Il successo del «late show» americano in un documentario su Sky
«The story of late night»

The story of late night, in onda su Sky Documentaries e disponibile on demand, non è un panegirico volto a magnificare un’eccellenza americana. È la cronaca, fedele, di come quest’eccellenza sia diventata tale: di come sia nato il late show e di quanto profondamente abbia cambiato il volto della televisione, dentro e fuori gli Stati Uniti.

La seconda serata, nell’ambito della televisione italiana, ha perso di importanza. È andata sparendo, fino a estinguersi (quasi) del tutto. Altro l’ha fagocitata: l’eterna rincorsa agli ascolti, la competizione malsana fra il Servizio Pubblico e le reti private, quello sfidarsi atroce a chi la tira più lunga. Nessuno show di seconda serata ha mai avute vere chance di emergere, di intrattenere. Non in Italia, perché gli Stati Uniti, invece, il segmento del late show lo hanno coltivato a dovere. E un documentario, alle 21.15 del 20 agosto, ne racconterà la storia (rintuzzando, suo malgrado, l’invidia dello spettatore). The story of late night, in onda su Sky Documentaries e disponibile on demand, non è un panegirico volto a magnificare un’eccellenza americana. È la cronaca, fedele, di come quest’eccellenza sia diventata tale: di come sia nato il late show e di quanto profondamente abbia cambiato il volto della televisione, dentro e fuori gli Stati Uniti.

La narrazione parte da lontano, dal principio. Sono gli anni Cinquanta, quelli di Steve Allen e del suo The Tonight Show. Il format è nuovo, il timido tentativo di rendere fortunato un esperimento. Il successo, allora, non è immediato. Diversi conduttori si affastellano per cercare di indovinare la formula, gli equilibri del trionfo. Ma uno, più degli altri, ne è capace. Il decennio, allora, cambia. I tratti di Steve Allen sfumano nel viso aperto di Johnny Carson. La stella. L’astro capace di interpretare il dinamismo della società americana, di seguirne e, in una certa misura, guidarne l’evoluzione. È Johnny Carson, più di ogni altro, a consolidare il format del late night, scoprendo anzitempo il talento comico di quelli che saranno i grandi. The story of late night, I sei episodi voluti dalla Cnn corrono veloce verso la contemporaneità. David Letterman, la sua battaglia con Jay Leno. I primi anni Duemila, le notizie trattate con un’arguzia tale da indurre la risata anche in chi non avrebbe grandi ragioni per ridere. Il documentario, in cui diversi conduttori d’oggi raccontano quanto il late night li abbia ispirati e quanto grande sia perciò il loro debito, arriva al presente. Agli eredi, alle nuove generazioni. Trova Jimmy Fallon, Chelsea Handler, Stephen Colbert, James Corden, Seth Meyers, Trevor Noah, il Covid-19 e Donald Trump. E la storia, così come il dovere di cronaca impone di raccontarla, sarebbe esaurita.
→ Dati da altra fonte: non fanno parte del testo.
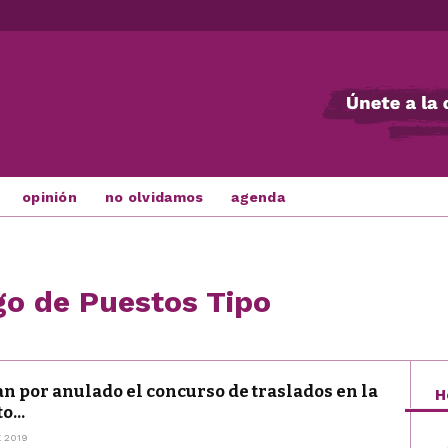
opinión
no olvidamos
agenda
go de Puestos Tipo
n por anulado el concurso de traslados en la
H
o...
 2019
Sarebbe, però. Perché il documentario, imperdibile per chiunque si trovi a guardare con invidia ai late show della televisione statunitense, non si limita al compitino, alla narrazione infiocchettata di un successo mondiale. Non esaurisce il proprio racconto fra risate e complimenti. Si interroga, sul presente e sul passato, mostrando allo spettatore il dietro le quinte del successo che negli anni ha imparato a conoscere, il suo lato problematico, la fatica e le storie che di divertente non hanno avuto nulla.